GoDaddy Says Crash Wasn’t Anonymous, It Wasn’t A Hack, It Wasn’t A DDoS. It Was Internal Network Issues

GoDaddy has confirmed that its DNS problems yesterday, which caused thousands of websites to go down for most of the day, are now over. And while an alleged member of the hacktivist group Anonymous was claiming responsibility for the situation yesterday, GoDaddy says that it wasn’t an external network attack that caused it, but rather “a series of internal network events that corrupted router data tables.”

A statement from the company’s interim CEO Scott Wagner further notes: “Once the issues were identified, we took corrective actions for our customers and GoDaddy.com.” The company says that it has put systems into place to prevent this from happening again.

As the company noted yesterday afternoon, no customer data was compromised in the process.

Yesterday a person calling himself Anonymous Own3r claimed responsibility for the attacks. He even went so far as to say yesterday that he was lessening his attack soon, when it was being made clear that recovery was on the way.

This instability in GoDaddy’s network has had (perhaps just coincidentally) an unfortunate correlation to instability at the top of the organization. Wagner assumed the job of CEO at GoDaddy on an interim basis at the end of July after a tumultuous CEO upheaval that first saw “elephant-killing” CEO Bob Parsons step down 10 months ago to be replaced by Warren Adelman for only eight months.

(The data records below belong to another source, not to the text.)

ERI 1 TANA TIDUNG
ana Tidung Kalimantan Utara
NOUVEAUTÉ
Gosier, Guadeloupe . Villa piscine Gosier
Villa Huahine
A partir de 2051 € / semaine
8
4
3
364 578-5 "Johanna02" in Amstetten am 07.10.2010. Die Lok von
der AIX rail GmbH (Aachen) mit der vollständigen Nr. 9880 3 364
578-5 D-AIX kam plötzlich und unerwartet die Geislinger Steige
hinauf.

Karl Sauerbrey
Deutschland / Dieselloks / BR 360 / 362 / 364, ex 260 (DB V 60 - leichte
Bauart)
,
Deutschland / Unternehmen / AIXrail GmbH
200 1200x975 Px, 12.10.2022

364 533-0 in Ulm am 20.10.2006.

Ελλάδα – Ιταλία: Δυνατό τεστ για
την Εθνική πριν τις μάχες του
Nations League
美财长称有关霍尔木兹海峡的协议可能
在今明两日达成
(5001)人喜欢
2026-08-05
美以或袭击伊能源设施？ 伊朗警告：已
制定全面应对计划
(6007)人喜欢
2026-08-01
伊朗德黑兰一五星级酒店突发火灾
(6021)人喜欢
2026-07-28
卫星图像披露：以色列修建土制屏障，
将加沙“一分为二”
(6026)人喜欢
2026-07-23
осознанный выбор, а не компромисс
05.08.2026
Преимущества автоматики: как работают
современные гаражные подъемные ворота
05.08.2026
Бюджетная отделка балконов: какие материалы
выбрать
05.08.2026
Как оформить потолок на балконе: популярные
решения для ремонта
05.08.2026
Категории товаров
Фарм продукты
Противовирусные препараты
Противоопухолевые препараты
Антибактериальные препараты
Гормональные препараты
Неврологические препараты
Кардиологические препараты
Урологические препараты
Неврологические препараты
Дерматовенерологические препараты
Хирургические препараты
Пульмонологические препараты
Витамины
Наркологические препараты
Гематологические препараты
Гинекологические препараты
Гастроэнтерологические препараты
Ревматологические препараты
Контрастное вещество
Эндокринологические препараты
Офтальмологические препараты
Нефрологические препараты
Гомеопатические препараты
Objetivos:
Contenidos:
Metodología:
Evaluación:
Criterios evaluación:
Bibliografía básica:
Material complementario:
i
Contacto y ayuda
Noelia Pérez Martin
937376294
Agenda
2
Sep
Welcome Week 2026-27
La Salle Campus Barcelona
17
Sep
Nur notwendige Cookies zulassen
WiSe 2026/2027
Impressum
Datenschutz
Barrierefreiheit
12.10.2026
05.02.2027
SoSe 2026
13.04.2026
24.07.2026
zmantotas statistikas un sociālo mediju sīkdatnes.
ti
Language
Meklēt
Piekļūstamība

Wagner in this note writes that GoDaddy had up to now provided a 99.999% update on its DNS infrastructure. “We have let our customers down and we know it.”

The apology may not be enough to convince some. As we reported yesterday, Asana’s Dustin Moskovitz wrote on Quora that the downtime was a spur to his company to finally make the move from GoDaddy. While GoDaddy said it wasn’t a hack, several people seem to be doubting the statement. One example:

Go Daddy Site Outage Investigation Completed

“Yesterday, GoDaddy.com and many of our customers experienced intermittent service outages starting shortly after 10 a.m. PDT. Service was fully restored by 4 p.m. PDT.

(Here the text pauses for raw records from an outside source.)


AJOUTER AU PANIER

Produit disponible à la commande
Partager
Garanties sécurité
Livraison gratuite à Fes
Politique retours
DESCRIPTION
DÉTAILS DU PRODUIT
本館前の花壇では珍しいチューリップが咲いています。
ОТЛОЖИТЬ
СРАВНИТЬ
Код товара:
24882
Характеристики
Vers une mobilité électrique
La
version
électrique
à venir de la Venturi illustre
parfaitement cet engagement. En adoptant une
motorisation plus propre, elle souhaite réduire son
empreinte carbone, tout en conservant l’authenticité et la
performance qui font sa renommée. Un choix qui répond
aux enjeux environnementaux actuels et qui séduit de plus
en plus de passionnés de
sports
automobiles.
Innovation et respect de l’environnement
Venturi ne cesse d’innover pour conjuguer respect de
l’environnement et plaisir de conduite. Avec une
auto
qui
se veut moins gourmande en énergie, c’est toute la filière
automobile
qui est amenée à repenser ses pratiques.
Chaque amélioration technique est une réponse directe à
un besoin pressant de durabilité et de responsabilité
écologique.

The service outage was not caused by external influences. It was not a “hack” and it was not a denial of service attack (DDoS). We have determined the service outage was due to a series of internal network events that corrupted router data tables. Once the issues were identified, we took corrective actions to restore services for our customers and GoDaddy.com.  We have implemented measures to prevent this from occurring again.

At no time was any customer data at risk or were any of our systems compromised.

Throughout our history, we have provided 99.999% uptime in our DNS infrastructure.  This is the level our customers expect from us and the level we expect of ourselves. We have let our customers down and we know it.

We take our business and our customers’ businesses very seriously. We apologize to our customers for these events and thank them for their patience.”